OGDEN — Sometimes market forces take you in an unexpected direction.
When she launched her business, Edith Vargas sold clothing catering to the Latino market in Ogden. Later, after the operators of a beauty salon next door asked her to expand her offerings to food, things suddenly started morphing. The salon operators mainly wanted a nearby place where they could get an afternoon snack, but after others learned of the distinctly Mexican offering and demand took off, Vargas realized she was onto something.
“The food earned me more money, sold better,” said Vargas, originally from Ciudad Juarez, Mexico. Indeed, the original offering, the Piña Loca — a fruit cup of pineapple, mango and more — frequently drew long lines of customers snaking outside the door of her clothing store.
That was 2014. Realizing the future was in food — mixed fruit cups with spicy, tart and salty condiments on top — the clothing store soon closed, and in 2015 Changarro Loco at 3037 Washington Blvd. was born. Omar Vazquez, Vargas’ husband, left his job as a bread distributor to help out. The restaurant expanded offerings beyond snack items to tacos, quesadillas and more, and it’s currently in the midst of a major interior renovation, given the business’ growing fortunes. A food truck is coming next year.
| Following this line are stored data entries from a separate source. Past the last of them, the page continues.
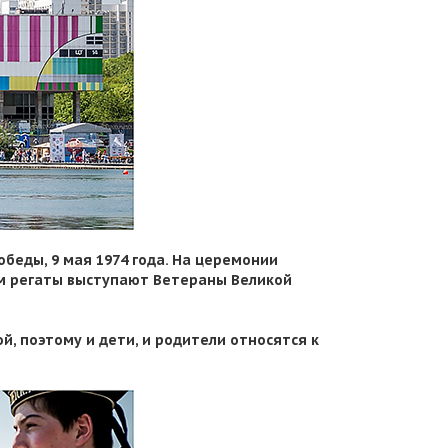
беды, 9 мая 1974 года. На церемонии
м регаты выступают Ветераны Великой
й, поэтому и дети, и родители относятся к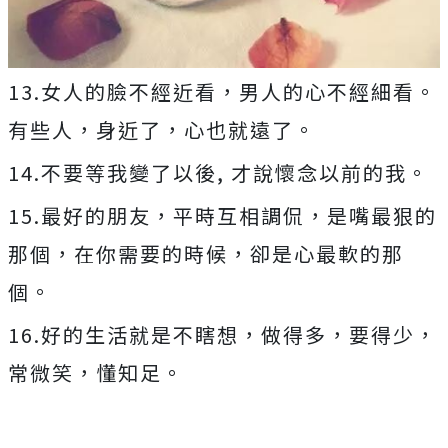
13.女人的臉不經近看，男人的心不經細看。
有些人，身近了，心也就遠了。
14.不要等我變了以後, 才說懷念以前的我。
15.最好的朋友，平時互相調侃，是嘴最狠的
那個，在你需要的時候，卻是心最軟的那
個。
16.好的生活就是不瞎想，做得多，要得少，
常微笑，懂知足。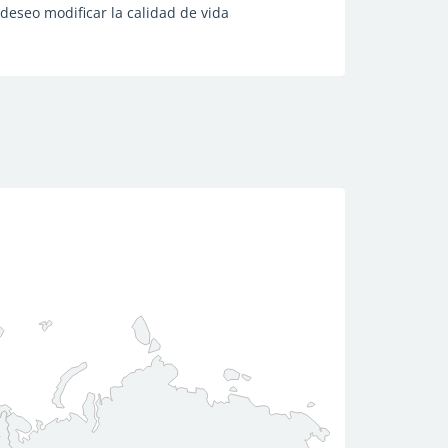
deseo modificar la calidad de vida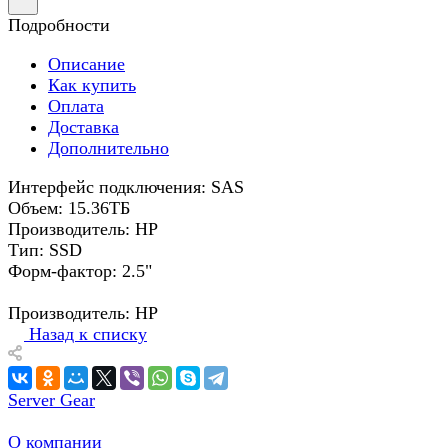
Подробности
Описание
Как купить
Оплата
Доставка
Дополнительно
Интерфейс подключения: SAS
Объем: 15.36ТБ
Производитель: HP
Тип: SSD
Форм-фактор: 2.5"
Производитель: HP
Назад к списку
Server Gear
О компании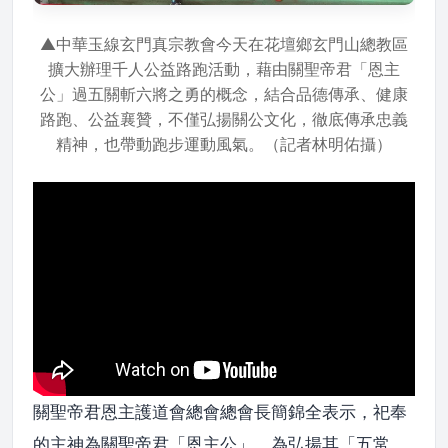
▲中華玉線玄門真宗教會今天在花壇鄉玄門山總教區
擴大辦理千人公益路跑活動，藉由關聖帝君「恩主
公」過五關斬六將之勇的概念，結合品德傳承、健康
路跑、公益襄贊，不僅弘揚關公文化，徹底傳承忠義
精神，也帶動跑步運動風氣。（記者林明佑攝）
關聖帝君恩主護道會總會總會長簡錦全表示，祀奉
的主神為關聖帝君「恩主公」，為弘揚其「五常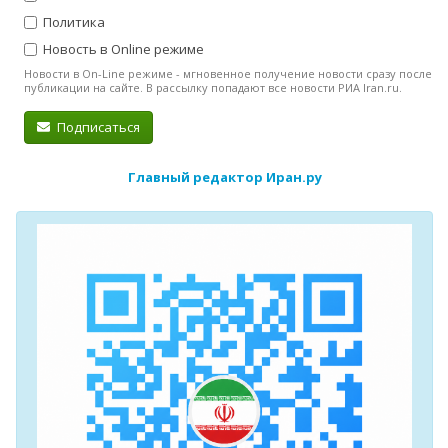
Политика
Новость в Online режиме
Новости в On-Line режиме - мгновенное получение новости сразу после
публикации на сайте. В рассылку попадают все новости РИА Iran.ru.
Подписаться
Главный редактор Иран.ру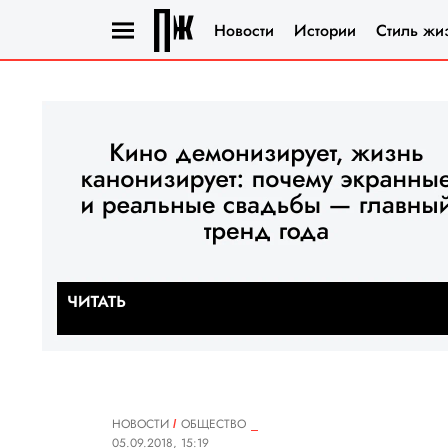
Новости
Истории
Стиль жи
НОВОСТИ
ОБЩЕСТВО
05.09.2018, 15:19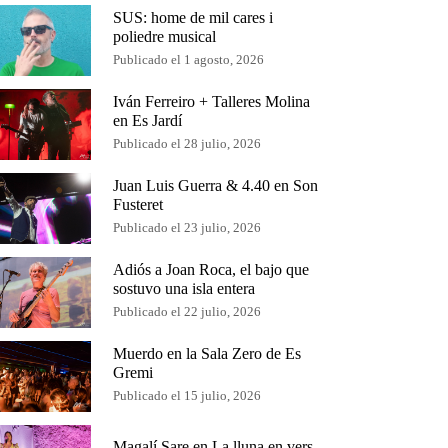
SUS: home de mil cares i
poliedre musical
Publicado el 1 agosto, 2026
Iván Ferreiro + Talleres Molina
en Es Jardí
Publicado el 28 julio, 2026
Juan Luis Guerra & 4.40 en Son
Fusteret
Publicado el 23 julio, 2026
Adiós a Joan Roca, el bajo que
sostuvo una isla entera
Publicado el 22 julio, 2026
Muerdo en la Sala Zero de Es
Gremi
Publicado el 15 julio, 2026
Magalí Sare en La lluna en vers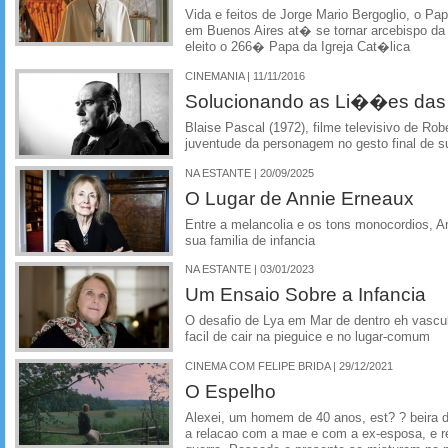
Vida e feitos de Jorge Mario Bergoglio, o Pa
em Buenos Aires at� se tornar arcebispo da c
eleito o 266� Papa da Igreja Cat�lica
CINEMANIA | 11/11/2016
Solucionando as Li��es das
Blaise Pascal (1972), filme televisivo de Ro
juventude da personagem no gesto final de su
NA ESTANTE | 20/09/2025
O Lugar de Annie Erneaux
Entre a melancolia e os tons monocordios, A
sua familia de infancia
NA ESTANTE | 03/01/2023
Um Ensaio Sobre a Infancia
O desafio de Lya em Mar de dentro eh vasculh
facil de cair na pieguice e no lugar-comum
CINEMA COM FELIPE BRIDA | 29/12/2021
O Espelho
Alexei, um homem de 40 anos, est? ? beira da
a relacao com a mae e com a ex-esposa, e r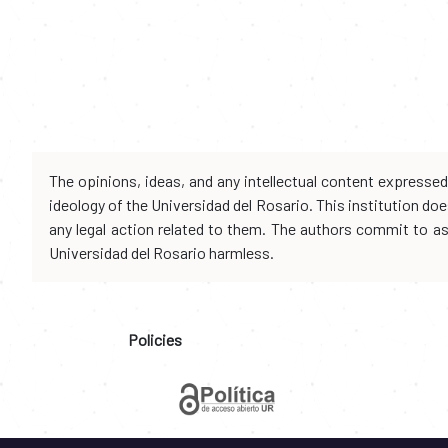
The opinions, ideas, and any intellectual content expresse
ideology of the Universidad del Rosario. This institution d
any legal action related to them. The authors commit to assu
Universidad del Rosario harmless.
Policies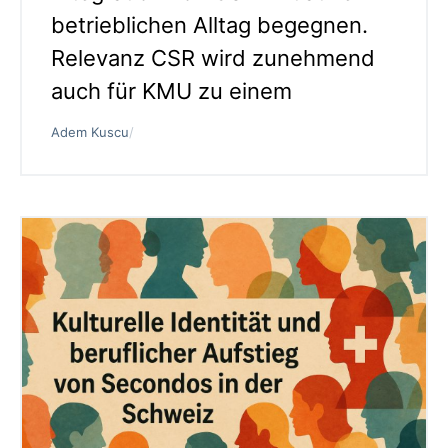
betrieblichen Alltag begegnen.
Relevanz CSR wird zunehmend
auch für KMU zu einem
Adem Kuscu
/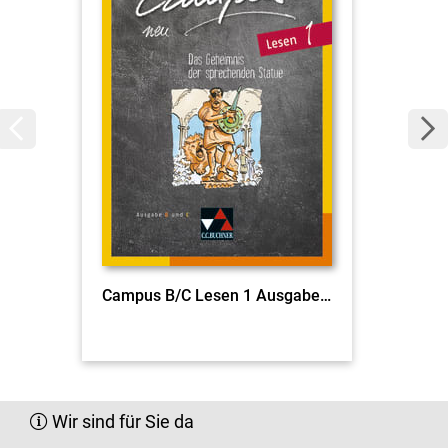
Campus B/C Lesen 1 Ausgabe ab 2017
Wir sind für Sie da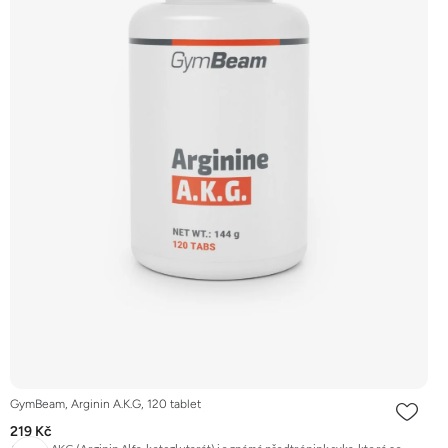
GymBeam, Arginin A.K.G, 120 tablet
219 Kč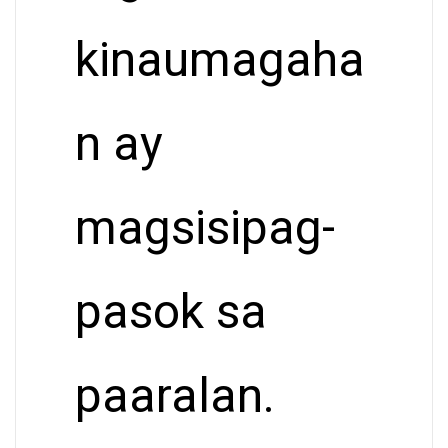
kinaumagaha
n ay
magsisipag-
pasok sa
paaralan.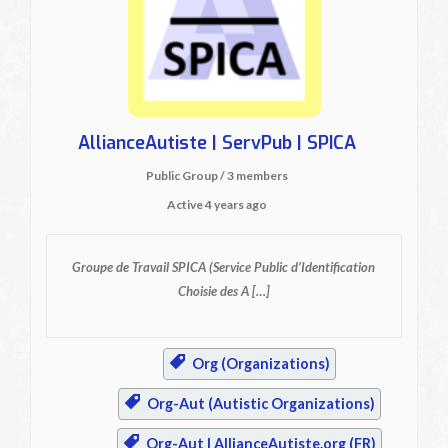
AllianceAutiste | ServPub | SPICA
Public Group / 3 members
Active
4 years ago
Groupe de Travail SPICA
(Service Public d’Identification
Choisie des A […]
Org (Organizations)
Org-Aut (Autistic Organizations)
Org-Aut | AllianceAutiste.org (FR)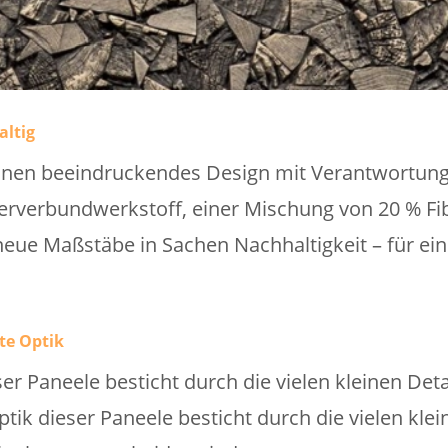
altig
nen beeindruckendes Design mit Verantwortung.
rverbundwerkstoff, einer Mischung von 20 % Fi
 neue Maßstäbe in Sachen Nachhaltigkeit – für ei
te Optik
er Paneele besticht durch die vielen kleinen Det
ik dieser Paneele besticht durch die vielen klei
Competition is tough among Ogden’s array of Mexican restaurants and eateries. Changarro Loco distinguished itself from many through its snack offerings, the fruit cups. The cups variously feature slices and chunks of mango, pineapple, jicama, cucumber, cantaloupe, watermelon and more, topped with a spicy sauce and chili powder mix. The combination, popular in Mexico, creates a burst of contrasting flavors in the mouth.
In Spanish, such offerings are called chucherías, which Vargas translates as munchies. “It’s like a snack,” something to eat between meals, she said, noting their popularity among high schoolers, who frequent the locale when classes let out.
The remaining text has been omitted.